Archive | McDonald v. City of Chicago

McDonald, Constitutional Theory, and the Confirmation Process

A lot of VC readers who have followed McDonald v. City of Chicago were quite disappointed last week by what they saw as the Supreme Court’s likely unwillingness to revisit the Privileges or Immunities Clause. At oral argument, the Justices seemed focused on the practical problems of reviving PorI, not on whether such a revival was correct. None of the Justices who spoke seemed particularly interested in how a normatively proper constitutional theory applied to the case. A lot of readers were thinking, “What’s the point of the Supreme Court if they’re not committed to getting it right as a matter of first principles?”

These certainly are fair criticisms.
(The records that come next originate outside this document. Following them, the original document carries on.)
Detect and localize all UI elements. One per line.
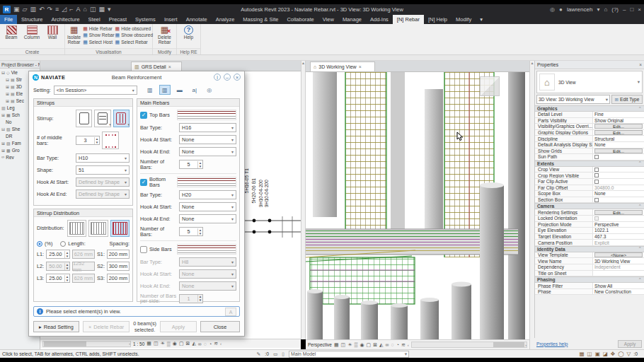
properties-apply-button[interactable]: Apply [618,340,642,348]
wall-button[interactable]: Wall [43,25,62,40]
ribbon-tab-steel[interactable]: Steel [84,15,105,24]
stirrup-bar-type-combo[interactable]: H10▾ [76,153,130,163]
visual-style-icon[interactable]: ◫ [341,342,346,348]
tree-toggle-icon[interactable]: ⊞ [6,98,9,103]
sun-path-icon[interactable]: ☀ [347,342,352,348]
search-setting-icon[interactable]: ◎ [204,85,215,95]
left-pane-vertical-scrollbar[interactable]: ▲ [301,61,306,339]
face-select-toggle-icon[interactable]: ◪ [603,351,608,357]
l1-percent-stepper[interactable]: 25.00▲▼ [46,250,70,259]
collapse-group-icon[interactable]: ⌃ [638,204,642,209]
save-setting-icon[interactable]: ▥ [144,85,156,95]
property-value[interactable]: None [594,142,606,147]
minimize-icon[interactable]: – [224,74,231,81]
s3-spacing-field[interactable]: 200 mm [107,274,130,283]
ribbon-tab-architecture[interactable]: Architecture [47,15,84,24]
right-pane-vertical-scrollbar[interactable]: ▲ [529,61,534,349]
undo-icon[interactable]: ↶ [39,6,45,13]
read-setting-button[interactable]: ▸ Read Setting [33,321,79,332]
close-icon[interactable]: × [639,62,642,67]
property-group-phasing[interactable]: Phasing⌃ [535,276,644,283]
delete-rebar-button[interactable]: ▦ Delete Rebar [156,25,174,45]
show-rebar-button[interactable]: ▦Show Rebar [83,33,114,39]
ribbon-tab--n-rebar[interactable]: [N] Rebar [393,15,424,24]
property-edit-button[interactable]: Edit... [594,124,643,129]
group-label-modify[interactable]: Modify [153,48,176,54]
ribbon-tab-collaborate[interactable]: Collaborate [282,15,318,24]
thin-lines-icon[interactable]: ▦ [98,6,105,13]
minimize-icon[interactable]: – [623,6,626,13]
design-option-combo[interactable]: Main Model▾ [289,351,409,358]
lock-view-icon[interactable]: ◭ [379,342,383,348]
hide-obscured-button[interactable]: ▦Hide obscured [115,25,153,32]
view-tab-3d-working-view[interactable]: ⌂ 3D Working View × [310,62,375,71]
tree-toggle-icon[interactable]: ⊞ [1,148,5,153]
top-number-of-bars-stepper[interactable]: 5▲▼ [179,160,203,169]
beam-button[interactable]: Beam [2,25,21,40]
constraints-icon[interactable]: ≋ [401,342,406,348]
percent-radio[interactable] [37,241,42,247]
property-value[interactable]: 1022.1 [594,228,609,233]
crop-region-icon[interactable]: ⊠ [186,341,190,346]
ribbon-tab-systems[interactable]: Systems [131,15,160,24]
collapse-group-icon[interactable]: ⌃ [638,277,642,283]
collapse-group-icon[interactable]: ⌃ [638,106,642,112]
bottom-hook-end-combo[interactable]: None▾ [179,214,236,223]
delete-setting-icon[interactable]: ▬ [174,85,185,95]
horizontal-scrollbar[interactable]: › [411,341,527,348]
group-label-visualisation[interactable]: Visualisation [65,48,152,54]
tree-toggle-icon[interactable]: ⊞ [1,112,5,117]
crop-view-icon[interactable]: ▢ [179,341,184,346]
text-icon[interactable]: A [76,6,81,13]
tree-toggle-icon[interactable]: ⊟ [1,127,5,132]
middle-bars-stepper[interactable]: 3▲▼ [76,136,100,145]
render-icon[interactable]: ◉ [173,341,177,346]
top-hook-end-combo[interactable]: None▾ [179,147,236,156]
save-as-setting-icon[interactable]: ▥ [159,85,171,95]
3d-viewport-canvas[interactable] [306,72,529,339]
editable-only-icon[interactable]: ✎ [257,351,261,357]
design-options-icon[interactable]: ▯ [282,351,284,357]
close-icon[interactable]: × [638,6,641,13]
drag-on-selection-icon[interactable]: ✥ [611,351,615,357]
ribbon-tab-insert[interactable]: Insert [160,15,182,24]
property-group-extents[interactable]: Extents⌃ [535,160,644,167]
view-tab-grs-detail[interactable]: ▥ GRS Detail × [131,62,182,71]
tree-toggle-icon[interactable]: ⊟ [1,70,5,75]
reveal-hidden-icon[interactable]: ◌ [391,342,393,347]
close-button[interactable]: Close [200,321,240,332]
ribbon-tab-precast[interactable]: Precast [105,15,131,24]
ribbon-tab-view[interactable]: View [318,15,338,24]
redo-icon[interactable]: ↷ [47,6,53,13]
store-icon[interactable]: ⌂ [604,6,607,13]
model-display-icon[interactable]: ▦ [334,342,339,348]
print-icon[interactable]: ≡ [55,6,59,13]
ribbon-tab-modify[interactable]: Modify [452,15,476,24]
ribbon-tab-file[interactable]: File [0,15,17,24]
tree-toggle-icon[interactable]: ⊞ [6,84,9,89]
worksharing-icon[interactable]: ◔ [209,341,212,346]
help-icon[interactable]: (?) [611,6,619,13]
property-value[interactable]: Perspective [594,222,619,227]
properties-help-link[interactable]: Properties help [536,341,568,346]
horizontal-scrollbar[interactable]: › [42,341,131,347]
restore-icon[interactable]: □ [630,6,633,13]
chevron-down-icon[interactable]: ▾ [597,6,599,13]
view-selector-combo[interactable]: 3D View: 3D Working View▾ [536,95,610,104]
top-bar-type-combo[interactable]: H16▾ [179,123,236,132]
collapse-arrow-icon[interactable]: ‹ [408,343,409,347]
tree-toggle-icon[interactable]: ⊟ [6,77,9,82]
property-value[interactable]: New Construction [594,289,631,294]
property-edit-button[interactable]: Edit... [594,148,643,153]
side-bars-checkbox[interactable]: ✓ [140,246,147,253]
measure-icon[interactable]: ◿ [62,6,67,13]
s2-spacing-field[interactable]: 300 mm [107,262,130,271]
property-group-camera[interactable]: Camera⌃ [535,203,644,209]
close-tab-icon[interactable]: × [359,64,362,69]
tree-toggle-icon[interactable]: ⊞ [6,91,9,96]
distribution-three-zone-option[interactable] [110,220,130,237]
underlay-select-toggle-icon[interactable]: ◫ [587,351,592,357]
property-value[interactable]: Show Original [594,118,623,123]
property-value[interactable]: None [594,191,606,196]
edit-type-button[interactable]: ⊞ Edit Type [611,95,643,104]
But it seems to me that if you really want to change things, you should direct at least part of your criticism to the Constitution itself — specifically, Article II, Section II. This section explains how people get on the Supreme Court: the President nominates, the Senate confirms, and the President then appoints. In other words, Supreme Court Justices must be nominated, confirmed, and appointed by politicians.
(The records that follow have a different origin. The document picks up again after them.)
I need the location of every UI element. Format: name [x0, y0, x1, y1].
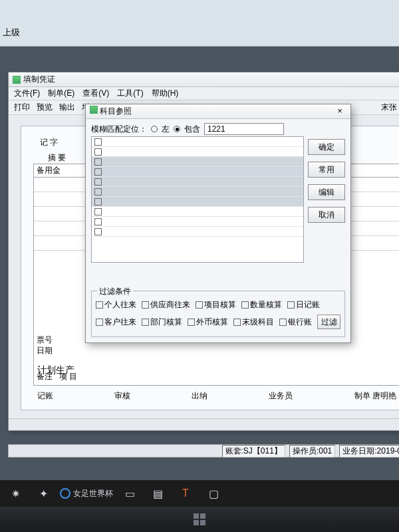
taskbar: ✷ ✦ 女足世界杯 ▭ ▤ T ▢ [0, 480, 399, 507]
list-item[interactable] [92, 187, 303, 197]
status-accountset: 账套:SJ【011】 [222, 445, 285, 458]
label-ticket: 票号 [37, 334, 53, 345]
filter-customer[interactable]: 客户往来 [96, 317, 136, 328]
edit-button[interactable]: 编辑 [308, 184, 345, 200]
list-item[interactable] [92, 147, 303, 157]
ok-button[interactable]: 确定 [308, 139, 345, 155]
dialog-icon [90, 106, 98, 114]
subject-lookup-dialog: 科目参照 × 模糊匹配定位： 左 包含 确定 常用 编辑 取消 过滤条件 个人往… [85, 104, 351, 343]
sig-maker-name: 唐明艳 [372, 391, 396, 400]
windows-logo-icon [194, 513, 205, 525]
laptop-bezel [0, 507, 399, 532]
window-titlebar: 填制凭证 [9, 72, 399, 87]
signature-row: 记账 审核 出纳 业务员 制单 唐明艳 [37, 390, 396, 402]
match-label: 模糊匹配定位： [91, 124, 147, 135]
tool-last[interactable]: 末张 [381, 102, 397, 113]
footer-statusbar: 账套:SJ【011】 操作员:001 业务日期:2019-07-06 [8, 444, 399, 458]
filter-button[interactable]: 过滤 [317, 315, 340, 329]
search-row: 模糊匹配定位： 左 包含 [86, 119, 350, 138]
menu-help[interactable]: 帮助(H) [152, 88, 179, 99]
filter-project[interactable]: 项目核算 [196, 299, 236, 311]
close-icon[interactable]: × [332, 106, 348, 117]
menu-file[interactable]: 文件(F) [14, 88, 40, 99]
taskbar-app-icon[interactable]: ▤ [146, 483, 169, 503]
taskbar-app-icon[interactable]: ✷ [4, 483, 27, 503]
list-item[interactable] [92, 167, 303, 177]
tool-export[interactable]: 输出 [59, 102, 75, 113]
cancel-button[interactable]: 取消 [308, 207, 345, 223]
radio-left-label: 左 [162, 124, 170, 135]
menu-make[interactable]: 制单(E) [48, 88, 74, 99]
breadcrumb-up[interactable]: 上级 [3, 27, 20, 39]
filter-group: 过滤条件 个人往来 供应商往来 项目核算 数量核算 日记账 客户往来 部门核算 … [91, 291, 345, 337]
tool-print[interactable]: 打印 [14, 102, 30, 113]
list-item[interactable] [92, 137, 303, 147]
sig-cashier: 出纳 [192, 390, 207, 402]
filter-quantity[interactable]: 数量核算 [241, 299, 282, 311]
filter-supplier[interactable]: 供应商往来 [142, 299, 190, 311]
list-item[interactable] [92, 217, 303, 227]
filter-personal[interactable]: 个人往来 [96, 299, 136, 311]
filter-journal[interactable]: 日记账 [287, 299, 320, 311]
radio-contains[interactable] [174, 126, 180, 132]
list-item[interactable] [92, 157, 303, 167]
list-item[interactable] [92, 227, 303, 237]
radio-contains-label: 包含 [184, 124, 200, 135]
plan-label: 计划生产 [37, 364, 74, 376]
radio-left[interactable] [151, 126, 158, 132]
tool-preview[interactable]: 预览 [37, 102, 53, 113]
status-operator: 操作员:001 [289, 445, 335, 458]
label-date: 日期 [37, 345, 53, 356]
menubar: 文件(F) 制单(E) 查看(V) 工具(T) 帮助(H) [9, 87, 399, 100]
filter-bank[interactable]: 银行账 [279, 317, 312, 328]
filter-forex[interactable]: 外币核算 [188, 317, 228, 328]
filter-leaf[interactable]: 末级科目 [233, 317, 274, 328]
sig-bookkeeper: 记账 [37, 390, 53, 402]
taskbar-browser-tab[interactable]: 女足世界杯 [60, 488, 113, 499]
dialog-buttons: 确定 常用 编辑 取消 [308, 139, 345, 223]
taskbar-app-icon[interactable]: ▭ [118, 483, 141, 503]
taskbar-app-icon[interactable]: ▢ [202, 483, 225, 503]
menu-view[interactable]: 查看(V) [82, 88, 109, 99]
dialog-titlebar: 科目参照 × [86, 104, 350, 119]
app-statusbar [9, 418, 399, 430]
taskbar-app-icon[interactable]: T [174, 483, 197, 503]
sig-reviewer: 审核 [114, 390, 130, 402]
app-icon [13, 76, 21, 84]
sig-maker: 制单 [354, 391, 370, 400]
browser-chrome: 上级 [0, 0, 399, 47]
edge-icon [60, 488, 70, 499]
taskbar-app-icon[interactable]: ✦ [32, 483, 55, 503]
search-input[interactable] [204, 123, 284, 135]
sig-biz: 业务员 [269, 390, 293, 402]
common-button[interactable]: 常用 [308, 162, 345, 178]
list-item[interactable] [92, 207, 303, 217]
list-item[interactable] [92, 197, 303, 207]
result-list[interactable] [91, 136, 304, 263]
list-item[interactable] [92, 177, 303, 187]
dialog-title: 科目参照 [100, 106, 132, 116]
window-title: 填制凭证 [23, 74, 55, 85]
browser-tab-label: 女足世界杯 [73, 488, 113, 499]
menu-tools[interactable]: 工具(T) [117, 88, 143, 99]
status-bizdate: 业务日期:2019-07-06 [339, 445, 399, 458]
filter-legend: 过滤条件 [97, 286, 133, 297]
filter-department[interactable]: 部门核算 [142, 317, 182, 328]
When politicians are responsible for determining who gets a significant power, they are not likely to favor someone who they think will exercise the power of the office in unexpected ways. They generally won’t want someone who will follow a theory to radical implications. Indeed, they probably won’t want “theorists” at all. They’ll want people who exercise the power of the office with a sense of consequences, of cause and effect, and of the realities of institutional power. That is, practical people. And that means that the Justices we’re likely to get are likely to have that sense, and are unlikely to be the kind of purists who will follow theories even if it leads to radical implications.

I’m not saying this is [...]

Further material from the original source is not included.